Но я прозяб, согреться было нечем, Постельное тепло я упустил. И тут лишь вспомнил я о происшедшем. Пока я спал, обоих след простыл.
Так завершается роман. Трудно, по-видимому, намереннее, ответственнее (и опаснее для себя) продемонстрировать свое единство с сомнительным и неказистым героем. Вспоминается, впрочем, как Юрий Олеша заявил на Съезде писателей, что Кавалерова, героя «Зависти», он во многом писал с себя. Только там это было сделано после романа и вне романа.
Недавнее прошлое поверялось текущим днем. Действие главы происходит в 1919 году, а написана она десятилетие спустя. В ней, конечно, отразились те сложные, драматические раздумья Пастернака, которые (в самом широком смысле) сближают его «Спекторского» и с «Завистью» Олеши, и с романом В. Каверина «Художник неизвестен», и с рядом других произведений конца 20-х - начала 30-х годов.
По завершении «Спекторского» написано известное стихотворение «Борису Пильняку» («Другу»):
Иль я не знаю, что, в потемки тычась, Вовек не вышла б к свету темнота, И я - урод, и счастье сотен тысяч Не ближе мне пустого счастья ста?
И разве я не мерюсь пятилеткой,
Не падаю, не подымаюсь с ней?
Но как мне быть с моей грудною клеткой
И с тем, что всякой косности косней?
Напрасно в дни великого совета, Где высшей страсти отданы места, Оставлена вакансия поэта: Она опасна, если не пуста.
Здесь время, по-своему, тоже обгоняет человека и тоже восстает на него. Во имя «высшей страсти* оно обобщает и суммирует судьбы. В этой драматической коллизии цели и судьбы заключен для Пастернака один из узлов проблемы. Есть, по Пастернаку, «личная узость* человека и есть его «прикладная широта». Опасаясь второго («прикладной широты»), Пастернак оберегает первое, оберегает право человека на «индивидуальную повесть». Он не то что не боится обвинения в узости - он сам подчеркивает эту «узость», ибо общее («дни великого совета») для него тоже существует. Так и «узкий» финал «Спекторского» не снимает «шири» предшествующей, восьмой главы, но подтверждает драматический характер концепции в целом.

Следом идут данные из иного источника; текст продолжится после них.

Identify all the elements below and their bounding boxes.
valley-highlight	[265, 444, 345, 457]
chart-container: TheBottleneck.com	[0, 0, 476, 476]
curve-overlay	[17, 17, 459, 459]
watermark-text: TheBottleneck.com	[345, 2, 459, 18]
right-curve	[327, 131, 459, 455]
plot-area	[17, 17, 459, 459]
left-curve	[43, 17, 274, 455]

Однако (еще уточнение) «индивидуальная повесть» в стихотворении «Борису Пильняку» - это повесть поэта. Поэт, как всякий человек, есть историческая единица, но вместе с тем он для Пастернака и некое абсолютное лицо. Обогнать поэзию в этом смысле попросту невозможно (можно ли отменить?). Спекторского время «обгоняет» - не потому ли, что он не раскрывается отчетливо как художник?
Сам Пастернак ставил «Спекторского» в ряд своих автобиографических произведений - в один ряд не только с «Повестью», но и с «Охранной грамотой», составившей его творческий отчет. Вообще говоря, он, начиная с 20-х годов, писал один характер, одну судьбу. Писал с разных концов, с разных точек зрения. Начиная писать параллельно со «Спекторским» «Повесть», Пастернак назвал ее вчерне «Революция» и надеялся в ней «фабуляторно разделаться со всем военно-)-военно-гражданским узлом, который в стихах было бы распутывать затруднительно» (письмо к П. Н. Медведеву от 28 января 1929 года). А получилось не так. Скорее именно «Спекторский» включил в себя «военно-гражданский узел» - пусть даже больше не как фабулу, а как проблему. Черты же творческой характеристики героя, в угоду идее исторической, или переданы Ильиной, или безжалостно вымарывались в окончательном тексте. Зато роман окружен массой произведений - не только прозой, но и лирикой, эти черты проясняющими. И читать «Спекторского» вне этого окружения значит многого в нем не понять.